Australians want to know more and more where our recyclables are ending up and the cost our rubbish has to the environment.
Major concerns about the environmental impacts of waste - plastic especially – are leading the country to a big change.
When I first moved here, it took me a while to understand and learn how to use trash bins and how to do recycling here in Australia.
I can at least say now how separate collection works here in Sydney, because after a few months I had been living here (and failing at it) I finally found some very explanatory bins that made me understand.
I remember the epiphany came to me one day after a few months from my arrival in Sydney. I was at a station and I finally saw some bins that gave me some clarity on the separate collection.
There are two types of basic bins, the yellow ones and the red ones.
The yellow ones are used for recycling paper, cardboard, glass, plastic and cans. In the red one, on the other hand, there is food and in general rubbish contaminated by food (so called wet waste).
In addition to these, you will also very occasionally see green and blue bins. In the green ones there is garden waste (branches, leaves and any compostable material) while in the blue ones you could put cardboard, newspapers and magazine which does not make much sense since you can also use the yellow one for that or even the compostable one.
That said, however, in the apartments you will only find the yellow and the red one. Finally, it must be said that black bags are used for all waste so I think that in reality no one pays too much attention to where they throw what.
I don't know if separate collection is done in the same way throughout Australia, but at least if you come to Sydney you have an idea of how to behave and, unfortunately, I don’t think much is done to help the environment.
When you are out and about in town in fact the bins are all the same and there is no way to recycle materials such as bottles and cans.
Saying that I must admit that, following the pandemic crisis, the Australian government has announced a multi-million investment in the nation's first Recycling Modernization Fund, with the goal of transforming the country's waste and recycling industry. The hope is to create thousands of new jobs and to reform the way Australia handles its waste.
Australia produces tonnes of waste as many other wealthy countries and much of it is now sent overseas. That all changed when China announced a ban on the import of a wide range of foreign waste and recyclables. Other countries soon followed suit and Australia was forced to seek alternative solutions.

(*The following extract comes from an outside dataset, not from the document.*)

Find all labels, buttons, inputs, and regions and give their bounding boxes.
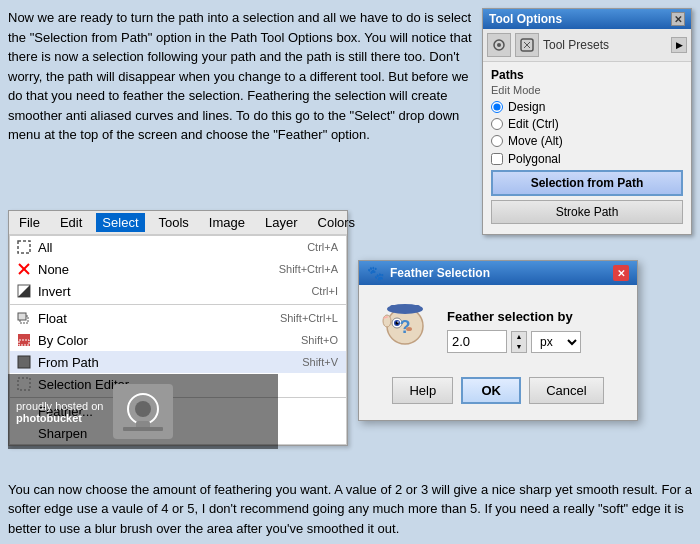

Australia has adopted a strategy to take responsibility for its waste and it is gradually introducing an export ban on different forms of waste.
The environmental benefits of increasing recycling rates are well known: fewer landfills, less plastic in the ocean, less need for virgin materials, and fewer carbon emissions. The Recycling Modernization Fund initiative aims to divert million tonnes of waste from landfill, part of a global strategy to reduce total waste generated per person.
But like many countries, Australia is also focusing on the economic benefits of better waste management meaning more valuable resources ready to be reused locally by manufacturers and brands in their packaging and products.